>>>

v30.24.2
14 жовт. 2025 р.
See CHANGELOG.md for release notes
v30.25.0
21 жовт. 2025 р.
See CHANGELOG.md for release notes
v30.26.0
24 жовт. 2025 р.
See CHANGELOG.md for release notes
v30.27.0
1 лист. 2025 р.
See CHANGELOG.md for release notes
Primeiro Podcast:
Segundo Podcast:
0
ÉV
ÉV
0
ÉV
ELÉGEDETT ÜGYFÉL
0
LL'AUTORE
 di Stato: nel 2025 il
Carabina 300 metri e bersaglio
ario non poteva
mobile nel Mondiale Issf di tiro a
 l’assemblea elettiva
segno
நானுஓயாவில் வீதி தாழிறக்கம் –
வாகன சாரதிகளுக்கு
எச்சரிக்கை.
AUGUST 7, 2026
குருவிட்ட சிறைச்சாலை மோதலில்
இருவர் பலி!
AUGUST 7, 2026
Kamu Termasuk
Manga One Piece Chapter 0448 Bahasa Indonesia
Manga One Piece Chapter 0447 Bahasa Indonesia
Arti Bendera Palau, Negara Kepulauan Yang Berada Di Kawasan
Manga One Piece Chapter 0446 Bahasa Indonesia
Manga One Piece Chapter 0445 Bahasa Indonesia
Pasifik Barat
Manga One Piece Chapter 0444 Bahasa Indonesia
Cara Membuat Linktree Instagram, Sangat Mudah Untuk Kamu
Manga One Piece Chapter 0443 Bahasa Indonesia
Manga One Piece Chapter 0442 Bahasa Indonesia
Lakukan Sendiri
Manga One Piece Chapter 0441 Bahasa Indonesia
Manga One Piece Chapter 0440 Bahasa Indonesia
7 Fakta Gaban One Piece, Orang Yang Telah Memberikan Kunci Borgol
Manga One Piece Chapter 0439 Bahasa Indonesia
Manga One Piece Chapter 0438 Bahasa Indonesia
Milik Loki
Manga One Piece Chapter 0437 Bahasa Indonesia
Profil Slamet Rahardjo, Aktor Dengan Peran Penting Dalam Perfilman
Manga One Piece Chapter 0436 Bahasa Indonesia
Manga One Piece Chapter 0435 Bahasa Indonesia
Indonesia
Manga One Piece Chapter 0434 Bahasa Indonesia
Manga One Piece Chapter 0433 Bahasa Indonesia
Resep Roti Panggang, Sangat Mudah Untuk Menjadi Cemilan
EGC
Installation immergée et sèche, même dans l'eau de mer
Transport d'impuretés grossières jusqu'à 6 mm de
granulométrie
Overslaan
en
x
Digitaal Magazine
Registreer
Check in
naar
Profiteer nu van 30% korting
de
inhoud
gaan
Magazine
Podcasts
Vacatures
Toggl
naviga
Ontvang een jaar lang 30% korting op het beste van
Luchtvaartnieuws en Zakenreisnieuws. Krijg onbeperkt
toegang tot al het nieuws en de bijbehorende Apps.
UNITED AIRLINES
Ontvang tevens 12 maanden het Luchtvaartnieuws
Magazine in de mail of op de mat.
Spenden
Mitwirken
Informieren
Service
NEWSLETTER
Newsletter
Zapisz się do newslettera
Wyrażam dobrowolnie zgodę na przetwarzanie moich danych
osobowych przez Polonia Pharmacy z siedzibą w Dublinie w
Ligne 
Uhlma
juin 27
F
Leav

<<<
>>>

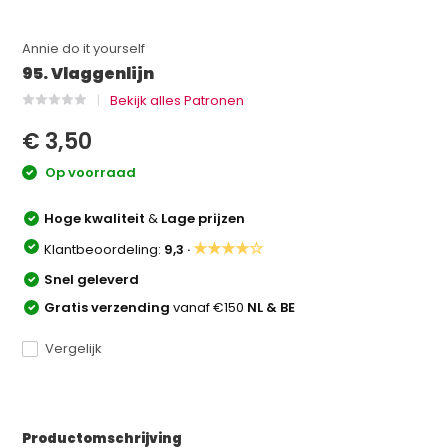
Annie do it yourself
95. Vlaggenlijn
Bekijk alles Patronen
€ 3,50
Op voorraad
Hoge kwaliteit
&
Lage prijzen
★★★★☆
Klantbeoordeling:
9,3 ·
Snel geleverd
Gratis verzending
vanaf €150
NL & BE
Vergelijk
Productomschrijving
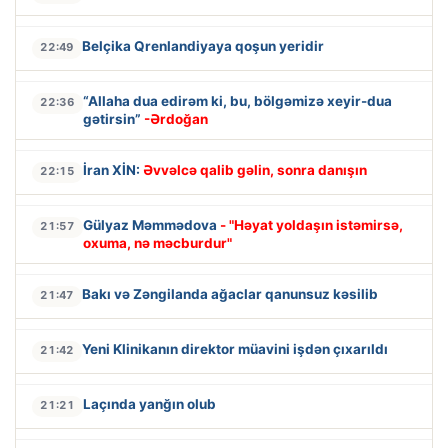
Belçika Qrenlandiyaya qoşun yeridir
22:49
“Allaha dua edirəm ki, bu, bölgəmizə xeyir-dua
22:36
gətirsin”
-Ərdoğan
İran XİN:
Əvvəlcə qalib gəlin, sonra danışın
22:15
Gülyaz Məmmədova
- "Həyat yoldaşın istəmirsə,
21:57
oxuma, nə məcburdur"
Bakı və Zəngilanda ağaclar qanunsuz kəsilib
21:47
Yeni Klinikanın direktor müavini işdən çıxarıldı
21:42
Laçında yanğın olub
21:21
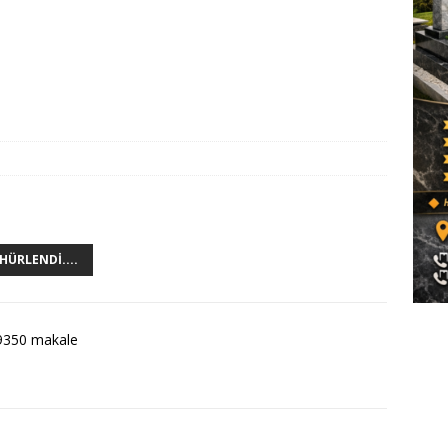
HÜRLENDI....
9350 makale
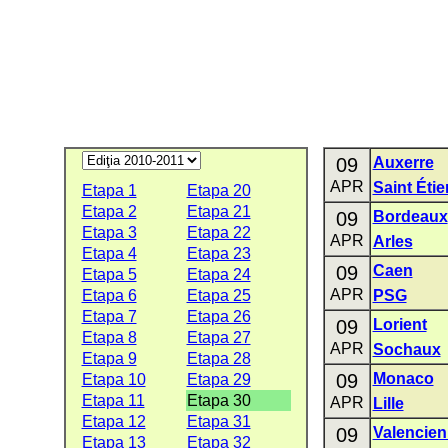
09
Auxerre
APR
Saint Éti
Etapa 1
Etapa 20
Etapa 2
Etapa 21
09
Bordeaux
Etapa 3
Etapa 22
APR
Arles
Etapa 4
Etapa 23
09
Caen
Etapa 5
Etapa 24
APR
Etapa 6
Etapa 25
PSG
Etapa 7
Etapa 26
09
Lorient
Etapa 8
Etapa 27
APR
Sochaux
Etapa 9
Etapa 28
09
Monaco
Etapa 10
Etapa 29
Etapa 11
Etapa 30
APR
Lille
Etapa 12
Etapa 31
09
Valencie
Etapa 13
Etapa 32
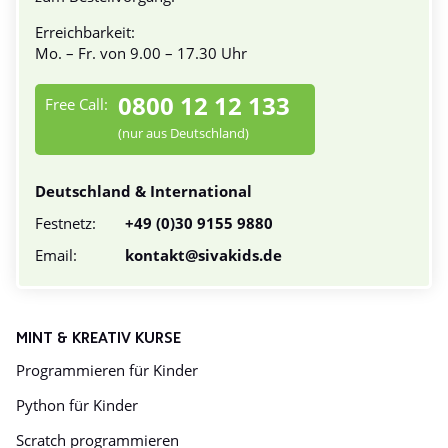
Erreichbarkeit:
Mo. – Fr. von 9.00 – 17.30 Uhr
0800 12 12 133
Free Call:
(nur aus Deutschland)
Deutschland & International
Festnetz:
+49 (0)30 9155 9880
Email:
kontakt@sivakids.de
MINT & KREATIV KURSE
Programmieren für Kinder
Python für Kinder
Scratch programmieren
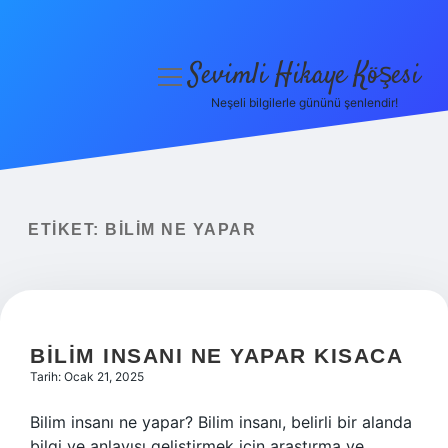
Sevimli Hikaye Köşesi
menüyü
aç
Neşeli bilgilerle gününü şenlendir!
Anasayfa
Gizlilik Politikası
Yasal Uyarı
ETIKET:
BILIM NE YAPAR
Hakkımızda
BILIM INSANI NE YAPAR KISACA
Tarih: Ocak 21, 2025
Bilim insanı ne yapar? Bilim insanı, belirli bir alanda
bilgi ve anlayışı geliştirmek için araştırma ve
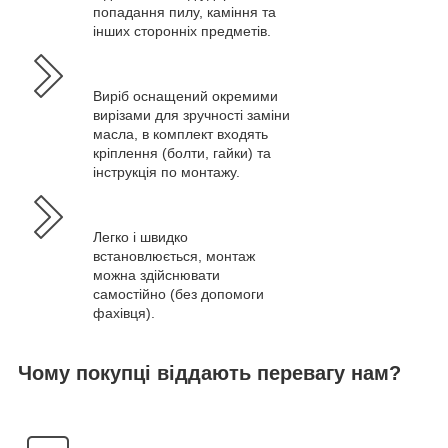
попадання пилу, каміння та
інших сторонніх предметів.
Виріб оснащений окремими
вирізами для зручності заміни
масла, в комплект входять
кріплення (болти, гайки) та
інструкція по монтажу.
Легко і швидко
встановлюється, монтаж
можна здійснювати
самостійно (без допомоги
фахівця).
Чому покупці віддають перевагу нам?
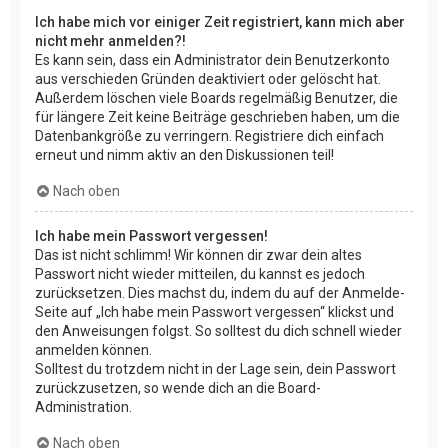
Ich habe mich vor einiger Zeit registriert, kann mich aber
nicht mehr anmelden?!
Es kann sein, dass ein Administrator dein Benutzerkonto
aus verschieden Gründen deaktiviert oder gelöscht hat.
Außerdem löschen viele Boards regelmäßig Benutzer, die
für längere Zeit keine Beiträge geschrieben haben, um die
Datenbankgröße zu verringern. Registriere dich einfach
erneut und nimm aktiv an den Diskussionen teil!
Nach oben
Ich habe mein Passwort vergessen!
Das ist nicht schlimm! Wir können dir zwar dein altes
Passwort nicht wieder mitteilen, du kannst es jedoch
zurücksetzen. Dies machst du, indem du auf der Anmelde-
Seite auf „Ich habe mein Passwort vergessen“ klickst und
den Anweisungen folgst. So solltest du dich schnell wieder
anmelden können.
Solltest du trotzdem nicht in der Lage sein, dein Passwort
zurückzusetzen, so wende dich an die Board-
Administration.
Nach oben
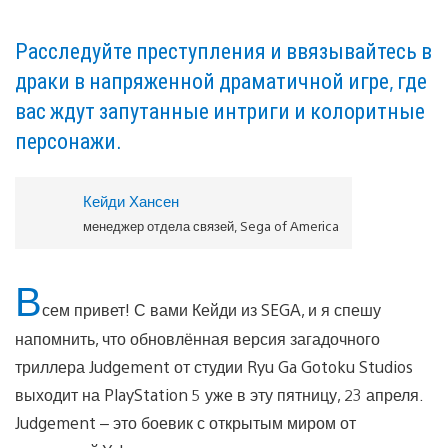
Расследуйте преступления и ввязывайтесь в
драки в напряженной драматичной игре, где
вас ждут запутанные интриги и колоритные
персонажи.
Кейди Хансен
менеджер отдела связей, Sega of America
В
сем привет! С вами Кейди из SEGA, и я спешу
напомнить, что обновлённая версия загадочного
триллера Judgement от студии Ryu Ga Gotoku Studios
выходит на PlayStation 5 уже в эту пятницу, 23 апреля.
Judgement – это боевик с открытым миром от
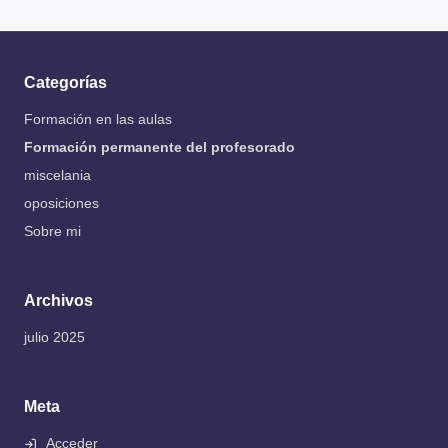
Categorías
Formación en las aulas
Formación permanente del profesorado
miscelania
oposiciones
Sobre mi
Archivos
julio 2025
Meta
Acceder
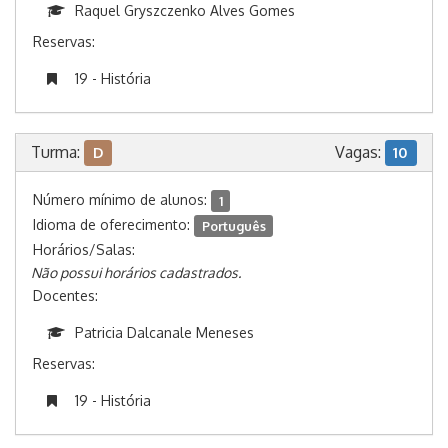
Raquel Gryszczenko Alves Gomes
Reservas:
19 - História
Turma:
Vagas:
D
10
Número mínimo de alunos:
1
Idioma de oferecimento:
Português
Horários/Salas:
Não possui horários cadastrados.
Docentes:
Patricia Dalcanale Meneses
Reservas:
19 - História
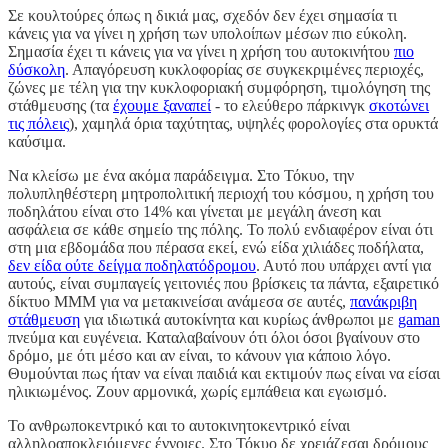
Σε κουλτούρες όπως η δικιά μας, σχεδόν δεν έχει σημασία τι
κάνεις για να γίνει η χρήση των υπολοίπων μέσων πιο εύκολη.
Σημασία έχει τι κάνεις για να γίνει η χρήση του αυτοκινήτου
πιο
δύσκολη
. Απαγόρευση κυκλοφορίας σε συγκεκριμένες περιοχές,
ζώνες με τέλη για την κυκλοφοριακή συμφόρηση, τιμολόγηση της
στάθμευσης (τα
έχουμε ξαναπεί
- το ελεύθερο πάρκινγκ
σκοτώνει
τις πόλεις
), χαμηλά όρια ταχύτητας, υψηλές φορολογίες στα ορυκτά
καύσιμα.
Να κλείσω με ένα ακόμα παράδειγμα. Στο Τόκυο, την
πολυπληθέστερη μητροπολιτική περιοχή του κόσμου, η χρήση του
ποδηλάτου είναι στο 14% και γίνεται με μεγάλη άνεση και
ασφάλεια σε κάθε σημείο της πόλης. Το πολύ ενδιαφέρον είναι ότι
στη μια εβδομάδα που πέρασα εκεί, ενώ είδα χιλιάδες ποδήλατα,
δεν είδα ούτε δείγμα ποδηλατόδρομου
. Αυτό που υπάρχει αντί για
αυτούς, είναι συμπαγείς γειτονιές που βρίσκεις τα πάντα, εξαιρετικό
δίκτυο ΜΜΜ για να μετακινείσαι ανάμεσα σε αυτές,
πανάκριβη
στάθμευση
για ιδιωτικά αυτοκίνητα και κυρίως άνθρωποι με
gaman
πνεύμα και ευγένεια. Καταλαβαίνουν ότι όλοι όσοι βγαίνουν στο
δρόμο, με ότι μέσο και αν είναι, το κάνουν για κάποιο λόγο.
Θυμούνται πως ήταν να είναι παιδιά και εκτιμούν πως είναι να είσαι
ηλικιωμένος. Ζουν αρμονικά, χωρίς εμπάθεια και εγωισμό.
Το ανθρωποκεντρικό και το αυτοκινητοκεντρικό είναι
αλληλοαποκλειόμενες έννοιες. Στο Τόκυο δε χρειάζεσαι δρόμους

<<<
>>>

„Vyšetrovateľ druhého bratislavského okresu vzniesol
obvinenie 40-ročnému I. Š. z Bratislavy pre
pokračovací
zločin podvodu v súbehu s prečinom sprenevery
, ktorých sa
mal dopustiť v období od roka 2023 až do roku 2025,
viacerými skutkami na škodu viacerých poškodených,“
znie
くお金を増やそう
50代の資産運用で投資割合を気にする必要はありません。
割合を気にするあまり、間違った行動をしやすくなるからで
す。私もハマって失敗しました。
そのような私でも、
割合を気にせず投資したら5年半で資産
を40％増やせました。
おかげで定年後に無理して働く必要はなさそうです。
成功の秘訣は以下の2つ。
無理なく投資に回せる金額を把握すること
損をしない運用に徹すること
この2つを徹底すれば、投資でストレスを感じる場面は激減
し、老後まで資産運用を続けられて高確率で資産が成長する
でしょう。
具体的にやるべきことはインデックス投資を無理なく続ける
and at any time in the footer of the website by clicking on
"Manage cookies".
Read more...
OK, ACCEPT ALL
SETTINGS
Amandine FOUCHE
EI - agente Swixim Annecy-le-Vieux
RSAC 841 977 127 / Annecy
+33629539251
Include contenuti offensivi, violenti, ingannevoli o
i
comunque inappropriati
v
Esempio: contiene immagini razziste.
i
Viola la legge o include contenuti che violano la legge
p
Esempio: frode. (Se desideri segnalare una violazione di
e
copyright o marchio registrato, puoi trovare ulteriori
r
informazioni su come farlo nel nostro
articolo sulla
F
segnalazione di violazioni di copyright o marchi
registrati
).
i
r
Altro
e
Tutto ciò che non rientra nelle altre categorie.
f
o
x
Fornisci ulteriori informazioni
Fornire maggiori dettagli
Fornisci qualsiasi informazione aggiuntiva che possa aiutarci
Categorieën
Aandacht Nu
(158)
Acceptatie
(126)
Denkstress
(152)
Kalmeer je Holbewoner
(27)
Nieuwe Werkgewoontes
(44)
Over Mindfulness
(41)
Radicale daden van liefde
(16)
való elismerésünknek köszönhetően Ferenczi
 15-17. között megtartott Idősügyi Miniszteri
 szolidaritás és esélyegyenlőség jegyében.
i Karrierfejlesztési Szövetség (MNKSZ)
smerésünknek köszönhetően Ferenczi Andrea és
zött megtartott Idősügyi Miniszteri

<<<

▸ **PROBLEM STATEMENT**: Each line in the material with "dich" in it must be reported.

▸ **ANSWER BOX**:
Datenbankgröße zu verringern. Registriere dich einfach
den Anweisungen folgst. So solltest du dich schnell wieder
zurückzusetzen, so wende dich an die Board-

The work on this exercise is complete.